▶ _Your goal_:
Every line from the beginning of the records below up to the one holding "Концерну щодо роз" should be quoted exactly; leave out the rest.

--- Recorded information Enclosed Below ---

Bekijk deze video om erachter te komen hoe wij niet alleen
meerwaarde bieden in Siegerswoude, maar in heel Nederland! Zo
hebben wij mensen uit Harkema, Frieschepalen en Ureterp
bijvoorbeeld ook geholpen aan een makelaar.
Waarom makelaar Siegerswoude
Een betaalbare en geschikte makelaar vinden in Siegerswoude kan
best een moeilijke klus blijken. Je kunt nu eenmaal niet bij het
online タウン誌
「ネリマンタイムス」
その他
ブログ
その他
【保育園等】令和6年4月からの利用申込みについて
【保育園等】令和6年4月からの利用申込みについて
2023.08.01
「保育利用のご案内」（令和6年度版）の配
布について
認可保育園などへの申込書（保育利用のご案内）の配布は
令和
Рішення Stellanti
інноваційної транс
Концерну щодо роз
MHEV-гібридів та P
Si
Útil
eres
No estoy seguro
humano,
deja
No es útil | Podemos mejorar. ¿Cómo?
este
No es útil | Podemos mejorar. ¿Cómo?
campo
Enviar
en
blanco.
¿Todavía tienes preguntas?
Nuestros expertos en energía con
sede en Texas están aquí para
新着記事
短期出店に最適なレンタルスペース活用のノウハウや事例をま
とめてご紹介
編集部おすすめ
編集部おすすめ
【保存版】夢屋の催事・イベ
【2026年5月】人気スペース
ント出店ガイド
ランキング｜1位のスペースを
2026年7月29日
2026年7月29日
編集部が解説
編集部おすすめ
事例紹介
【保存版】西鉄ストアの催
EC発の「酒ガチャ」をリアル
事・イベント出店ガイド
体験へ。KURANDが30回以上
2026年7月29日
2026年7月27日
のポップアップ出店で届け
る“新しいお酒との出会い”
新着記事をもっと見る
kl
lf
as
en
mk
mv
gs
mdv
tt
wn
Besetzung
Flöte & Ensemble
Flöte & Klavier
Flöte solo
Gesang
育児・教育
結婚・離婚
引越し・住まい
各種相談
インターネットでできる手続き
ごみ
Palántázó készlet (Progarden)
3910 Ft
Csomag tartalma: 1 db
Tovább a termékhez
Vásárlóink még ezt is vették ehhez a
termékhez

--- End of Enclosed Recorded information ---

▶ _Output for this task_:
Bekijk deze video om erachter te komen hoe wij niet alleen
meerwaarde bieden in Siegerswoude, maar in heel Nederland! Zo
hebben wij mensen uit Harkema, Frieschepalen en Ureterp
bijvoorbeeld ook geholpen aan een makelaar.
Waarom makelaar Siegerswoude
Een betaalbare en geschikte makelaar vinden in Siegerswoude kan
best een moeilijke klus blijken. Je kunt nu eenmaal niet bij het
online タウン誌
「ネリマンタイムス」
その他
ブログ
その他
【保育園等】令和6年4月からの利用申込みについて
【保育園等】令和6年4月からの利用申込みについて
2023.08.01
「保育利用のご案内」（令和6年度版）の配
布について
認可保育園などへの申込書（保育利用のご案内）の配布は
令和
Рішення Stellanti
інноваційної транс
Концерну щодо роз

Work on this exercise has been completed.